#### [MATERIAL TO PROCESS]
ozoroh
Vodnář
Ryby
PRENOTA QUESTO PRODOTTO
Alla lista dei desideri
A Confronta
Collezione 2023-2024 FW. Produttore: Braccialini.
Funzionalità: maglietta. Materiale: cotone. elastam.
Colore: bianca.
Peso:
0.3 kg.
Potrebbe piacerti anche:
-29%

#### [WORK TO BE COMPLETED]
Up to and including the last line of the material, reproduce every line exactly, beginning with the one that contains "PRENOTA QUESTO PRODOTTO" and adding nothing else.

#### [COMPLETED EXERCISE]
PRENOTA QUESTO PRODOTTO
Alla lista dei desideri
A Confronta
Collezione 2023-2024 FW. Produttore: Braccialini.
Funzionalità: maglietta. Materiale: cotone. elastam.
Colore: bianca.
Peso:
0.3 kg.
Potrebbe piacerti anche:
-29%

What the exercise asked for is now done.